Тем же холодным взглядом он окинул кабатчика, вдруг показавшегося еще более жалким и потрепанным, чем прежде, и очень спокойно и при этом громко и внятно произнес:
— Хотелось бы знать, что вы делаете с моей рабыней?
Поерзав под взглядом Марка, хозяин, однако, отметил, насколько тот молод, и неуверенно повторил:
— Вашей рабыней?
— Именно, — коротко откликнулся Марк.
— Кто-то, видно, ошибся, — сказал хозяин, пожимая плечами. — Да и молоды вы иметь своих рабов.
Женщина за одним из столиков нервно захихикала, презрение и ярость, написанные на лице Марка, проступили еще отчетливее, и он разом оборвал разглагольствования кабатчика, сказав:
— Полагаю, мой возраст не дает вам права на мою собственность. Хотелось бы получить ее назад, и поскорее, пожалуйста.

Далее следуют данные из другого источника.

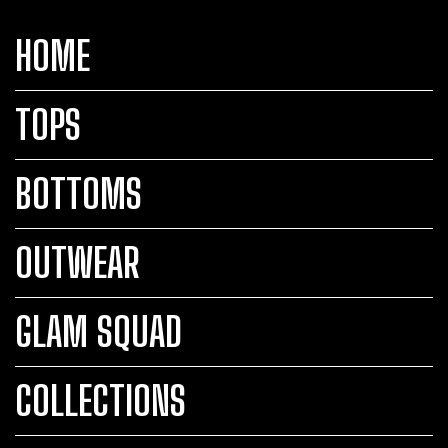
HOME
TOPS
BOTTOMS
OUTWEAR
GLAM SQUAD
COLLECTIONS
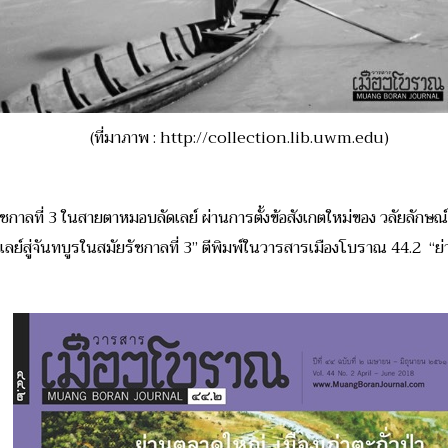
(ที่มาภาพ : http://collection.lib.uwm.edu)
ัชกาลที่ 3 ในสายตาหมอบลัดเลย์ ผ่านการตั้งข้อสังเกตใหม่ของ วลัยลักษณ์ 
ย์สู่จันทบูรในสมัยรัชกาลที่ 3” ตีพิมพ์ในวารสารเมืองโบราณ 44.2 “ย่าน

Кабатчик воздел руки в притворном удивлении:
— Да что вы такое говорите! У нас ваших людей нет.
Марк, явно теряя терпение, обратился к фиолетовокудрой жене хозяина.
— Откройте эту дверь, — приказал он, и, к удивлению Сулиена, кабатчица едва не бросилась исполнять, что ей велено.

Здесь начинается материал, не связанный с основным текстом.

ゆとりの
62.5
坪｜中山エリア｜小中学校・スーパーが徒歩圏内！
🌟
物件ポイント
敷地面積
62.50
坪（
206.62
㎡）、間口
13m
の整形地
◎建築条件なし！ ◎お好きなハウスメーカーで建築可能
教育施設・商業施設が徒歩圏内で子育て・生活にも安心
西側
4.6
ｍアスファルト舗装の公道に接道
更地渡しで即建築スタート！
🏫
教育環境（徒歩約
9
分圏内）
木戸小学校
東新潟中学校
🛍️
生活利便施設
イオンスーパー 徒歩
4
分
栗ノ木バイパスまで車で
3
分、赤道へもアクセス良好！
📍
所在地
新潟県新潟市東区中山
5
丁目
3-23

— Эй! — сказал кабатчик, загораживая дверь своим телом и взглядом останавливая жену. — Полегче. Вы тут людям нервы треплете да еще что-то толкуете насчет собственности. Мое это, и баста. Присаживайтесь и заказывайте что-нибудь или убирайтесь.
Стараясь быть наготове, Сулиен поставил рюкзак и нащупал в кармане нож, но Марк шепнул:
— Не делай этого, пока, — голосом, который в равной степени мог принадлежать надменному аристократу и замкнутому, вечно чем-то обеспокоенному юноше, который шел с ними из Толосы.

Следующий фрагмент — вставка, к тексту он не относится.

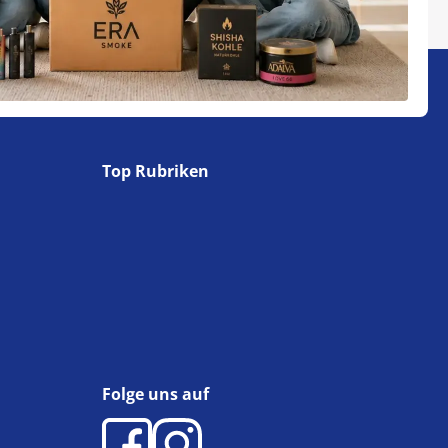
Top Rubriken
Folge uns auf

— Да кто вы такой, кто вы такой, я спрашиваю? — не унимался кабатчик. И хотя он начал достаточно набыченно и агрессивно, к концу голос его нервно дрогнул и стих. И он снова бросил на Марка по-прежнему враждебный, но одновременно испытующий и недоуменный взгляд.
Марк испугался, что хозяин вот-вот заметит в нем знакомые черты, но не хотел отвечать слишком быстро и, холодно нахмурившись, выдержал настырный взгляд кабатчика, словно считая, что отвечать на вопрос о своем имени ниже его достоинства.
— Квинт Корнелий Лартий, — сказал он наконец, смешав имена двух своих школьных приятелей, сенаторских сыновей.
Ох ты, подумал Сулиен, сенаторы не могут проезжать через такое местечко и чтобы об этом никто не знал, как ты собираешься это объяснить? И действительно, хозяин выпучил глаза и сказал:
— Никогда не слышал, чтобы в нашем-то городе жили Корнелии.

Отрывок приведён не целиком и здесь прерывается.